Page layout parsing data
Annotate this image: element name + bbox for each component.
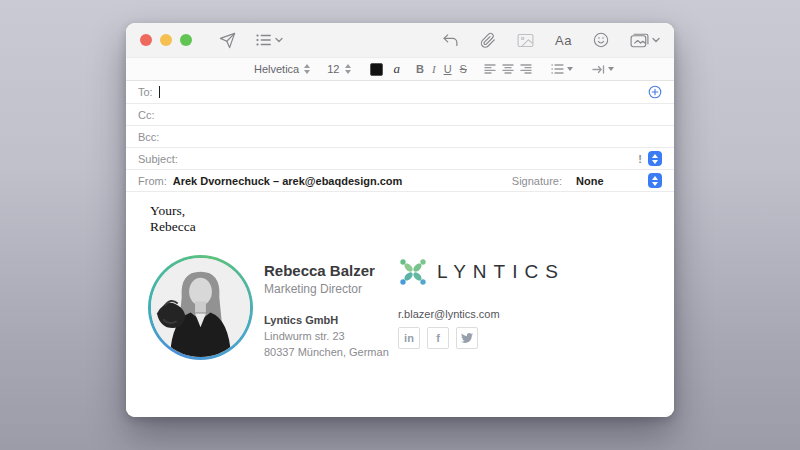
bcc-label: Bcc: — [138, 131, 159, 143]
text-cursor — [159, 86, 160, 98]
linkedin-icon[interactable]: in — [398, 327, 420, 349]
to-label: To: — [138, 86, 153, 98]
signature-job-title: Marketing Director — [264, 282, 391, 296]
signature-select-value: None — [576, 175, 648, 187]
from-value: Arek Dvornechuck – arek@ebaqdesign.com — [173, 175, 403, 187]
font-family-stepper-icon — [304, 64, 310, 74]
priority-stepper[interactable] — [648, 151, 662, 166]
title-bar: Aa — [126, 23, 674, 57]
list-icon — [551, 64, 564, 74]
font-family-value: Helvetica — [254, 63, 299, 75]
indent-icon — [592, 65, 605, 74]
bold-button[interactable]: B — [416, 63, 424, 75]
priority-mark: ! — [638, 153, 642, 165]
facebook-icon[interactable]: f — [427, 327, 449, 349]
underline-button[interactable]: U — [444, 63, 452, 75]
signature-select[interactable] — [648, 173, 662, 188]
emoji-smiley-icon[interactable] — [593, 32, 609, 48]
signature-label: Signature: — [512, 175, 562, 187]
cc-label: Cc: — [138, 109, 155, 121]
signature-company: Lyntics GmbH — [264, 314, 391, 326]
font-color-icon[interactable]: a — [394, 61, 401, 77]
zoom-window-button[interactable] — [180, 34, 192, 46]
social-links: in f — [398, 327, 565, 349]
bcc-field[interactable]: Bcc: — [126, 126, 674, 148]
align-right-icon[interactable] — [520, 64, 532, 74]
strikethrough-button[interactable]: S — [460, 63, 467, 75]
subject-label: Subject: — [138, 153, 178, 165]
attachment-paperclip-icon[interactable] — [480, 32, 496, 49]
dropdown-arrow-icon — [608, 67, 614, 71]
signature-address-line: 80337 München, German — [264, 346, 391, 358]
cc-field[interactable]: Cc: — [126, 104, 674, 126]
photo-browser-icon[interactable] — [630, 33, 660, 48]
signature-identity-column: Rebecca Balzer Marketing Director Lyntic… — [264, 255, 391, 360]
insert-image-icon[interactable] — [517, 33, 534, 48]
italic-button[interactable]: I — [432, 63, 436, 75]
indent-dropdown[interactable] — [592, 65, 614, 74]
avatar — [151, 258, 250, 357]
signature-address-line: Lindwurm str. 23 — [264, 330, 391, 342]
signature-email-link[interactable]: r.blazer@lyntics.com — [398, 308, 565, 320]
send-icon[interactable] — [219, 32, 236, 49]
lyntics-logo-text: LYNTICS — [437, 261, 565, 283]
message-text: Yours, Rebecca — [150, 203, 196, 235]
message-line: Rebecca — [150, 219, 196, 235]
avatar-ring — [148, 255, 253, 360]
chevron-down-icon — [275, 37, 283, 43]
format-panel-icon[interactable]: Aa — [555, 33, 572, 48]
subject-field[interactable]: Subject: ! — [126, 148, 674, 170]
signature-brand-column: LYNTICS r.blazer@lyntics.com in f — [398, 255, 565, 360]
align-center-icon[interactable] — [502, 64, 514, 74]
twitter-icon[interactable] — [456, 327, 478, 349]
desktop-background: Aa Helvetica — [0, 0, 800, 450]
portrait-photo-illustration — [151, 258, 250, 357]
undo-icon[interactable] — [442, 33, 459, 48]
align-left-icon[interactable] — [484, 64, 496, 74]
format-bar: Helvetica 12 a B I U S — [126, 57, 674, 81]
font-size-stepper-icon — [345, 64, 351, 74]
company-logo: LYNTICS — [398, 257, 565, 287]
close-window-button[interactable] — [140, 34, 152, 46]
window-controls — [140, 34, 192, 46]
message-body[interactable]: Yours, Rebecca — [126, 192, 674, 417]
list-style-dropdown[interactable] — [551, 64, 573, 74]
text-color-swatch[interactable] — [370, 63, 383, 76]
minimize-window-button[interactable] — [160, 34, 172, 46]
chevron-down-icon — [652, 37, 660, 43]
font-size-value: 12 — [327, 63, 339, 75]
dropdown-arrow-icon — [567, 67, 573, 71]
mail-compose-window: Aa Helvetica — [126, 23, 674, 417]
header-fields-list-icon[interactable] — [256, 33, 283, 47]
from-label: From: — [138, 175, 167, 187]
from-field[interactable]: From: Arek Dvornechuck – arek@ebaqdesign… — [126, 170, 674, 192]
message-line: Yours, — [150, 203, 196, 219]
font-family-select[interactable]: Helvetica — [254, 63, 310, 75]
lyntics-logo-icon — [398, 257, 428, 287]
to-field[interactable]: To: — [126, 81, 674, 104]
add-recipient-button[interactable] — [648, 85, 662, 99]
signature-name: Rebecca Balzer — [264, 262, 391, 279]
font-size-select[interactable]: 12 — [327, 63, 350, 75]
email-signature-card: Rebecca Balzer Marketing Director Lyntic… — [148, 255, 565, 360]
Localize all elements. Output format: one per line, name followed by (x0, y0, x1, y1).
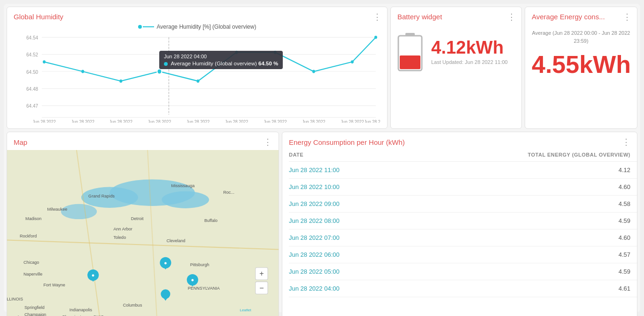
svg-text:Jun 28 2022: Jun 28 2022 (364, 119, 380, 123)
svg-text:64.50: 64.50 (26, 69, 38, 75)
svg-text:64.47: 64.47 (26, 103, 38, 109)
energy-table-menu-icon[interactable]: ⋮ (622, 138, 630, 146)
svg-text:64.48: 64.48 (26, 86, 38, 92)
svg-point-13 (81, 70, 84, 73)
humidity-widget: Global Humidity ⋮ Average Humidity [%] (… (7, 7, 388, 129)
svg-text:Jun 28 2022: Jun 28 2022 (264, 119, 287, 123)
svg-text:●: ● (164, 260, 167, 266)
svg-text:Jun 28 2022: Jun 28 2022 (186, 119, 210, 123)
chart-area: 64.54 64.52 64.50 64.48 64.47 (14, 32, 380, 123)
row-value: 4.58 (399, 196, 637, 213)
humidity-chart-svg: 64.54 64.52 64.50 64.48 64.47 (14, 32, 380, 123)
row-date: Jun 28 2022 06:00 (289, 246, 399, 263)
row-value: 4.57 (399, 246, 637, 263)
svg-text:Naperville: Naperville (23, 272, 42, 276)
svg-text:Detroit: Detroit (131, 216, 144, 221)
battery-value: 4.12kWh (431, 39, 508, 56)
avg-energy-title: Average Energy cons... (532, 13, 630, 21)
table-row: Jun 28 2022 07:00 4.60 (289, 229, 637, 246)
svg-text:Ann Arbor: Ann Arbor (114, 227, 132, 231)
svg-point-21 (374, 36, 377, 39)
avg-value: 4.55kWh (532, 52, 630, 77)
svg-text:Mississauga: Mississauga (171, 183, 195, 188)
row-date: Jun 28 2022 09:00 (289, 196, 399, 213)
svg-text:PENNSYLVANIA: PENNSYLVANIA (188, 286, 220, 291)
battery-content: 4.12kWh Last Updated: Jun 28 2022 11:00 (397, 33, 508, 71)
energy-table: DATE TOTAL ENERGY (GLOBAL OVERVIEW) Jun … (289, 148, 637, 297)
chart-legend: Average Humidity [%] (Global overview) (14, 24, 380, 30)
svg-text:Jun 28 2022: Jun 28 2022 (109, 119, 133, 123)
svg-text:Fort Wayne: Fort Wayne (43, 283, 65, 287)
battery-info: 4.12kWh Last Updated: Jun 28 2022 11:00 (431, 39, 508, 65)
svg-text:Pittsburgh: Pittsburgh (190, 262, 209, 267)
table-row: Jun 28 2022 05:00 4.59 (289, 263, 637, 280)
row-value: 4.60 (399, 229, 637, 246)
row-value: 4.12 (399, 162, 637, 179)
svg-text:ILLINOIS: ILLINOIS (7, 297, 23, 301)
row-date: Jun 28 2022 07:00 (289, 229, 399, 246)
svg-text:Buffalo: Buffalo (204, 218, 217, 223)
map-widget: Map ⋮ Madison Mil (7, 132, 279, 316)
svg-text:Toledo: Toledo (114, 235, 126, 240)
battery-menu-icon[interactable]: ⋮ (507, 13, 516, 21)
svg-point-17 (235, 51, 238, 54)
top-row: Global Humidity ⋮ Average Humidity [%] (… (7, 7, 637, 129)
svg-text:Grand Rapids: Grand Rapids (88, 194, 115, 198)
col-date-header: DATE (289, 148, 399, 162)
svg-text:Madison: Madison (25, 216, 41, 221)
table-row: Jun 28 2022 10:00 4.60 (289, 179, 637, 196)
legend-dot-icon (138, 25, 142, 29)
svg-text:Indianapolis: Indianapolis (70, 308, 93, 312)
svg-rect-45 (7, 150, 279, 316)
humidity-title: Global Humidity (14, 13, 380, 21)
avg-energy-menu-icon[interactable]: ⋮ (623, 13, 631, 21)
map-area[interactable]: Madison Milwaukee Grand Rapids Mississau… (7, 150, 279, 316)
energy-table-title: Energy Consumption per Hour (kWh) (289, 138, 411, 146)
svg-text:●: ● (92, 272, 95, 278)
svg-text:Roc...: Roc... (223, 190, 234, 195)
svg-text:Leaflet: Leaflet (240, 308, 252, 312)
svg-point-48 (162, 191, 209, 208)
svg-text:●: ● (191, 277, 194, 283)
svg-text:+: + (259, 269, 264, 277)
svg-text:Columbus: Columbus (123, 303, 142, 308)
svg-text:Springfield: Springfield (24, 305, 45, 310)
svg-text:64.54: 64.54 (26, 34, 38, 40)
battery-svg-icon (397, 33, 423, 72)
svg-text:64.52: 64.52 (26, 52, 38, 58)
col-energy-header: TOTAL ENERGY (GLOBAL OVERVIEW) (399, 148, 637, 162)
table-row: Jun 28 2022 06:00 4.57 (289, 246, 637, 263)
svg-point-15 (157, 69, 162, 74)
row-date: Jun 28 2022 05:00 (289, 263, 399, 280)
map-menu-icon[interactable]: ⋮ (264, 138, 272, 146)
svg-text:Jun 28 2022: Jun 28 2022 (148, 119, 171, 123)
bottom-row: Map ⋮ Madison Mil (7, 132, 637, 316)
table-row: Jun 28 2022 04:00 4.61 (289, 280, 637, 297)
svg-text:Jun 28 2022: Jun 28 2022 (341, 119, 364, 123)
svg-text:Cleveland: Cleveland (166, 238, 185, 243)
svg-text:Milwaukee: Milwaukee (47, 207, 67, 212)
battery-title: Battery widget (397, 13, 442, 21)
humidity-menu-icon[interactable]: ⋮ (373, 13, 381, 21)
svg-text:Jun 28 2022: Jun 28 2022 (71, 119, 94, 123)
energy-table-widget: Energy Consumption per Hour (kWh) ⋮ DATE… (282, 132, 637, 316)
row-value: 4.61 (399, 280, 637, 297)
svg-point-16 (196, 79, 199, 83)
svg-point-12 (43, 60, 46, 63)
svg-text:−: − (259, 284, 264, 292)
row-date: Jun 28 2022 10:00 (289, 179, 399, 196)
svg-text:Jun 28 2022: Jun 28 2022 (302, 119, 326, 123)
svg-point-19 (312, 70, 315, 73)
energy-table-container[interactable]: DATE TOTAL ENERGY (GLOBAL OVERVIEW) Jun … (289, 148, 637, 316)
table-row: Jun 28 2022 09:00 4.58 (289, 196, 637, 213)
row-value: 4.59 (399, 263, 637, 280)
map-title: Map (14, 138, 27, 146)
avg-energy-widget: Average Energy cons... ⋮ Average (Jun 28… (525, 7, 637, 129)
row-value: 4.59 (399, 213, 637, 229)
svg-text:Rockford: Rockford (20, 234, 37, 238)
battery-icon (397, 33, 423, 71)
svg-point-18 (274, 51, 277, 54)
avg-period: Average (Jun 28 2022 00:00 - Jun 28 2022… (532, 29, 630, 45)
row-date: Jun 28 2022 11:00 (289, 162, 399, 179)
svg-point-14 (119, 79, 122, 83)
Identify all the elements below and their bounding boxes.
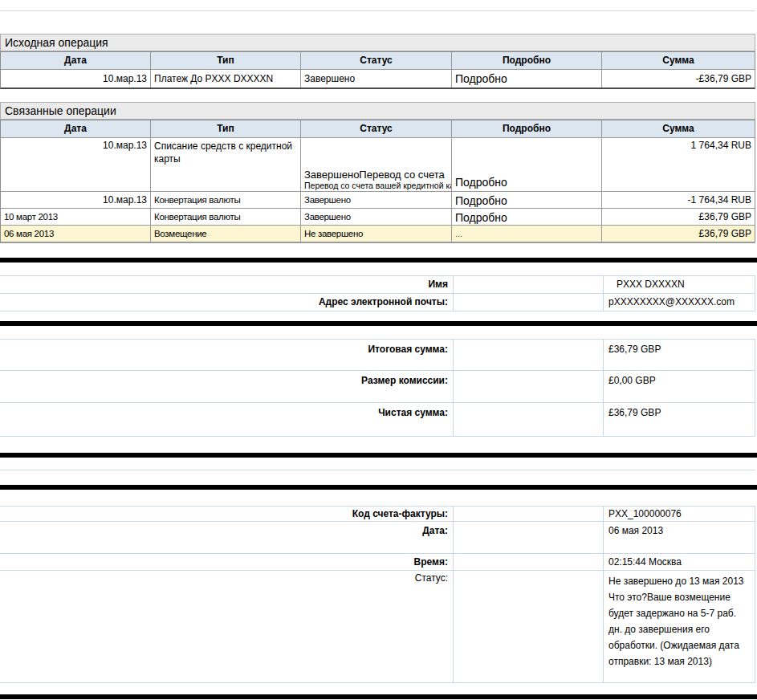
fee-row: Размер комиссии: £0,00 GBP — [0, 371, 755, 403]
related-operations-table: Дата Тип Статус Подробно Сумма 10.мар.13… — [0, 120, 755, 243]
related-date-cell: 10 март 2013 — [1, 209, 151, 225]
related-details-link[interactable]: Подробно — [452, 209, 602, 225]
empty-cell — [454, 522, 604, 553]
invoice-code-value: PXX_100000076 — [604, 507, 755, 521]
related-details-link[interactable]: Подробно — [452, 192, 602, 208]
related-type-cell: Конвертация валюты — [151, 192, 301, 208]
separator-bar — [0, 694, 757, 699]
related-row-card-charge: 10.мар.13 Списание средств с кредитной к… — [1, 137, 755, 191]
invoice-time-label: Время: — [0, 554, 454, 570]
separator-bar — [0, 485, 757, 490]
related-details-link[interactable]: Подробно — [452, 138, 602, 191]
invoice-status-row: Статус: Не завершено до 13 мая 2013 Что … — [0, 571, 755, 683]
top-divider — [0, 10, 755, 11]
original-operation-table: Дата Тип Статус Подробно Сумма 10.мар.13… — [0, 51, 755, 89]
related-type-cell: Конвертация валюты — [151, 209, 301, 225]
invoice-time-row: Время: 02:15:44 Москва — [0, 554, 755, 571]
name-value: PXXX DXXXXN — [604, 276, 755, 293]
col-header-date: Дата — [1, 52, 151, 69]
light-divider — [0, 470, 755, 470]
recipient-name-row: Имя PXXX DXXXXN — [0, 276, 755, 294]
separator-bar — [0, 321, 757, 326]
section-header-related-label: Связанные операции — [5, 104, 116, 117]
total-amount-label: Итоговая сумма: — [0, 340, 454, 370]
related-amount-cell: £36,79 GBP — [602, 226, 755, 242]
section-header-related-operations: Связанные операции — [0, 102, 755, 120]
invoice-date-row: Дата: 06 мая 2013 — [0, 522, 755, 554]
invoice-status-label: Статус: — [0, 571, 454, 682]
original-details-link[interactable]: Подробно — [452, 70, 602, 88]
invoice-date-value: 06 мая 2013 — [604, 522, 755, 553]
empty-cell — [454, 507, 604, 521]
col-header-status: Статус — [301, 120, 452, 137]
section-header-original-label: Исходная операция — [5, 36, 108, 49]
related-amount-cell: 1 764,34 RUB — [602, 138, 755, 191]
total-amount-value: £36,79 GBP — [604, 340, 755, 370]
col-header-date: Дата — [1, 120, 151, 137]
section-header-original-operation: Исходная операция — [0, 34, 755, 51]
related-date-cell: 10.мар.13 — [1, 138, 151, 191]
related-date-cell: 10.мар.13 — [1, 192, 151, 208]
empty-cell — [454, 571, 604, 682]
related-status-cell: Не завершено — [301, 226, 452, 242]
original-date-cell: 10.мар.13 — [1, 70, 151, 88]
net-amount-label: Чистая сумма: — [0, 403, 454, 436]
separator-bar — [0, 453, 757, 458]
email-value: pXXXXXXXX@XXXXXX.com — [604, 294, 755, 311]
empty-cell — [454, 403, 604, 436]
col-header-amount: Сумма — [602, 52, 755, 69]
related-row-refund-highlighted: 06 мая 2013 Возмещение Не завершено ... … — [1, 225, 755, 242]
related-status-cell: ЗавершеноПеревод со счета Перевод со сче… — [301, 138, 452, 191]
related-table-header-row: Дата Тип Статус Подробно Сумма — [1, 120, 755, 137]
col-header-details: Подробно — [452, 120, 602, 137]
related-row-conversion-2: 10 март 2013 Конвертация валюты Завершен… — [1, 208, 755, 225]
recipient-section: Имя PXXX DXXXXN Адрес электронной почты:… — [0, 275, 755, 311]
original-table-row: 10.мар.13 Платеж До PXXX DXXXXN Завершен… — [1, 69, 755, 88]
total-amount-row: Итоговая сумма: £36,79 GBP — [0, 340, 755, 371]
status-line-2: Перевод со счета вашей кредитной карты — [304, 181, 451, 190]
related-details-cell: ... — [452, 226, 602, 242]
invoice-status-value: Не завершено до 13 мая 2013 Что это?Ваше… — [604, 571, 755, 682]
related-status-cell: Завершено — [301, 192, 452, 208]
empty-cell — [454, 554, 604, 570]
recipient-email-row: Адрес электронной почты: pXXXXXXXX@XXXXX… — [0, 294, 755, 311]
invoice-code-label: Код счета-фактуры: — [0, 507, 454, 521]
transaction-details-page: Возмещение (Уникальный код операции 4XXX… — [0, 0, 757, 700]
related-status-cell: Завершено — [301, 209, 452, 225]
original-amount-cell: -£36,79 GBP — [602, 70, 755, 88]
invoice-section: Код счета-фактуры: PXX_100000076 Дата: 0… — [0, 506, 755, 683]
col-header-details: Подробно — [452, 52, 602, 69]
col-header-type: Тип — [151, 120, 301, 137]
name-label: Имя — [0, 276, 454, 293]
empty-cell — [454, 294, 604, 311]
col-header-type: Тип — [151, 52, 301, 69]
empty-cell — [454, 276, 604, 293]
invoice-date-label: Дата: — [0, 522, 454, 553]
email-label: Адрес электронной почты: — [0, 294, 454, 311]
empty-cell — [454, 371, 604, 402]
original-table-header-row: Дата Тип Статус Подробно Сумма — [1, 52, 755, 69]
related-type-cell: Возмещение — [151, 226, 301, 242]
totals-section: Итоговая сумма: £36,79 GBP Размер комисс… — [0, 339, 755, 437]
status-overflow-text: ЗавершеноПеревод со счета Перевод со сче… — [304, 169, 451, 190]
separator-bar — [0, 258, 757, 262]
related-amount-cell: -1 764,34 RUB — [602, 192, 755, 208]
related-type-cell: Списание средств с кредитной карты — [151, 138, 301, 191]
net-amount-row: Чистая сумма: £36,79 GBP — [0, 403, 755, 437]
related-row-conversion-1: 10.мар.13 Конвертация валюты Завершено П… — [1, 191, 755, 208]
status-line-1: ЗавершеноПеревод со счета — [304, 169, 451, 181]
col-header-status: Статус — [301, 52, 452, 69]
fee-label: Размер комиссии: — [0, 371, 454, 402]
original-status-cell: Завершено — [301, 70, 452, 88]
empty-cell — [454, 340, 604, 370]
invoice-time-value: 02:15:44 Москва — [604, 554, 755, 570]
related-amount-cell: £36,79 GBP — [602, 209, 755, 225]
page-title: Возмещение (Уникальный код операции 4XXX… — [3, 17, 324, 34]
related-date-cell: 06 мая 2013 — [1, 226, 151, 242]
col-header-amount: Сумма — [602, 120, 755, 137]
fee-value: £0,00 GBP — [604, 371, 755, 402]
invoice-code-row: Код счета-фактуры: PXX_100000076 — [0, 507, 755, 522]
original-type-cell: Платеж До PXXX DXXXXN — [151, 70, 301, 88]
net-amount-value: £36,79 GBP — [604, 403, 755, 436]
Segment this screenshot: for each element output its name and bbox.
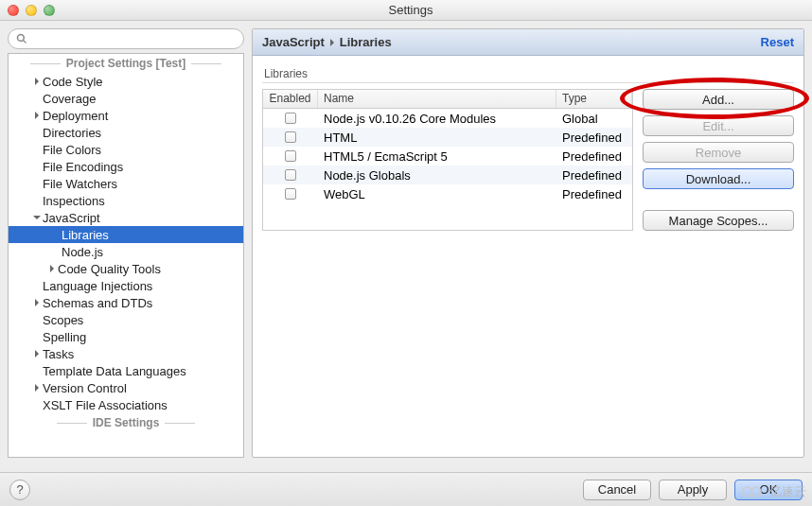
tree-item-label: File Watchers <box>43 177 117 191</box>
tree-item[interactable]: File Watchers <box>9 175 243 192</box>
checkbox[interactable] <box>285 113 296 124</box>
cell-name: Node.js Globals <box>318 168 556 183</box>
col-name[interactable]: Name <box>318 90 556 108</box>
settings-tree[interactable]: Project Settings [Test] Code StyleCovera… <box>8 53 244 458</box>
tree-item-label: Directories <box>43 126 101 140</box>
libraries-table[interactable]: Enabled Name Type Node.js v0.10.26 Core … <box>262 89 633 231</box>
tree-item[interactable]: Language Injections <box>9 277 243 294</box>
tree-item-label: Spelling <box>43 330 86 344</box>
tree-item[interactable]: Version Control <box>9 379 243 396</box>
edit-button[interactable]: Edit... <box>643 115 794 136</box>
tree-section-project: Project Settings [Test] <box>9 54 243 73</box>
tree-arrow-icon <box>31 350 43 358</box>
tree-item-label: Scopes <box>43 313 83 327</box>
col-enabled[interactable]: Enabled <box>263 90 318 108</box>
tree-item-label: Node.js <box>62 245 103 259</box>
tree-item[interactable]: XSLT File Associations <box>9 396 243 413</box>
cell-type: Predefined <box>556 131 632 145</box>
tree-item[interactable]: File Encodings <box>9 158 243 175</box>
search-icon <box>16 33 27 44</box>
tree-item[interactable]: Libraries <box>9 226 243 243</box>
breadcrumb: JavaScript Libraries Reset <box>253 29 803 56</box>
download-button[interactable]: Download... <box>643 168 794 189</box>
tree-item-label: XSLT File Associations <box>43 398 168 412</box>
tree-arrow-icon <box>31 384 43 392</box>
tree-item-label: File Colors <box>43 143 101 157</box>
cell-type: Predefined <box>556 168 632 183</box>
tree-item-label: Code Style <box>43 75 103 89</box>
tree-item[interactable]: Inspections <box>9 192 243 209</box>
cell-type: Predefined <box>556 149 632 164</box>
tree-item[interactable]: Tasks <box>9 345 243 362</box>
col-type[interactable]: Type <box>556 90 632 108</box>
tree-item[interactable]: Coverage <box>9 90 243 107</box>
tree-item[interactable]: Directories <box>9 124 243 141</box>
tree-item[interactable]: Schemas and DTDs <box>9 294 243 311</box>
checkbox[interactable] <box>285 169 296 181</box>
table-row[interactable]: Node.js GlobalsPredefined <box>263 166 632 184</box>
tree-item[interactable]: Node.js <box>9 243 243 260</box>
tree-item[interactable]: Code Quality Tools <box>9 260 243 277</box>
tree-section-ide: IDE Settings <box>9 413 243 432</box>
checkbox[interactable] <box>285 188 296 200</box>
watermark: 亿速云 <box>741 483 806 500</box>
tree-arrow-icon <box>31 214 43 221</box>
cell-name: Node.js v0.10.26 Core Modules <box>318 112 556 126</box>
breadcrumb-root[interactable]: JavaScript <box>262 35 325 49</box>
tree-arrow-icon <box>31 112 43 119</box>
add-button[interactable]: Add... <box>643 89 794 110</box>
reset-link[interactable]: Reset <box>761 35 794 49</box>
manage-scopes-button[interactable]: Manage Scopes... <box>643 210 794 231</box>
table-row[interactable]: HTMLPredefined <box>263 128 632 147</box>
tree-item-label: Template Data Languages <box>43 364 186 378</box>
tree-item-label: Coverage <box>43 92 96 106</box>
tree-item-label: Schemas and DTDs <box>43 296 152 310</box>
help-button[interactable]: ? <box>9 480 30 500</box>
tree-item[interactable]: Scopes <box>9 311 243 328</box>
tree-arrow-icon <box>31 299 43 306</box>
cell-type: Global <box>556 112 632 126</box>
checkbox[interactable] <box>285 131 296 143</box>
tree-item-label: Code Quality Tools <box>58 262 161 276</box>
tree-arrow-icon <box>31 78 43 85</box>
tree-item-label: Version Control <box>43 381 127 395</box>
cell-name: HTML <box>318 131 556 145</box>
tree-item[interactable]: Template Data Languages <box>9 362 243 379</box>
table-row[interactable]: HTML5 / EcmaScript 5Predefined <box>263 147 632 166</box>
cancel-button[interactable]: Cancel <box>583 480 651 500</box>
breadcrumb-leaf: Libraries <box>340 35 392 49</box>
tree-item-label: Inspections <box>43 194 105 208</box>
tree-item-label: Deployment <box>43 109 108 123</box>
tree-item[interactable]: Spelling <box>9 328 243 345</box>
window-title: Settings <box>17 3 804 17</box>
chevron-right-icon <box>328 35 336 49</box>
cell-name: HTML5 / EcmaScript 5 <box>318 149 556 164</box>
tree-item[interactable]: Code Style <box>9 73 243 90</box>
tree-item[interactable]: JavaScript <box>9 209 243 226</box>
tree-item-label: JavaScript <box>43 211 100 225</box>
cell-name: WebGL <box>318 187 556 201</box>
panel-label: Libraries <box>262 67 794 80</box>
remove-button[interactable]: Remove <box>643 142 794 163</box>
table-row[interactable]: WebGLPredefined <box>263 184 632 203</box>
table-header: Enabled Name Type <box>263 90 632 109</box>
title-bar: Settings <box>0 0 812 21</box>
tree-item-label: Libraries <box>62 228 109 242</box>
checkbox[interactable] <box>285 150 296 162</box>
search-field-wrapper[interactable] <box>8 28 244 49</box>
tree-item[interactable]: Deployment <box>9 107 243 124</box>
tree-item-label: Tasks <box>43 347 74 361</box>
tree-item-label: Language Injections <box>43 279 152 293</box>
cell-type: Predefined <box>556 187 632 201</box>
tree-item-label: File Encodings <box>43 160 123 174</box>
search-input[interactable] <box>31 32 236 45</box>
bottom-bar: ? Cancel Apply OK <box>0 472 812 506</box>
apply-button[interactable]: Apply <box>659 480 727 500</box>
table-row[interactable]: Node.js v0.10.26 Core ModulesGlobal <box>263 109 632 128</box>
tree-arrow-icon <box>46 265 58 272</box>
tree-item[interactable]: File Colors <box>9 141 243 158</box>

Your task: From the data above, copy each line that holds "Адрес".

Reply:
recipient-section: Имя PXXX DXXXXN Адрес электронной почты:… — [0, 275, 755, 311]
recipient-email-row: Адрес электронной почты: pXXXXXXXX@XXXXX… — [0, 294, 755, 311]
email-label: Адрес электронной почты: — [0, 294, 454, 311]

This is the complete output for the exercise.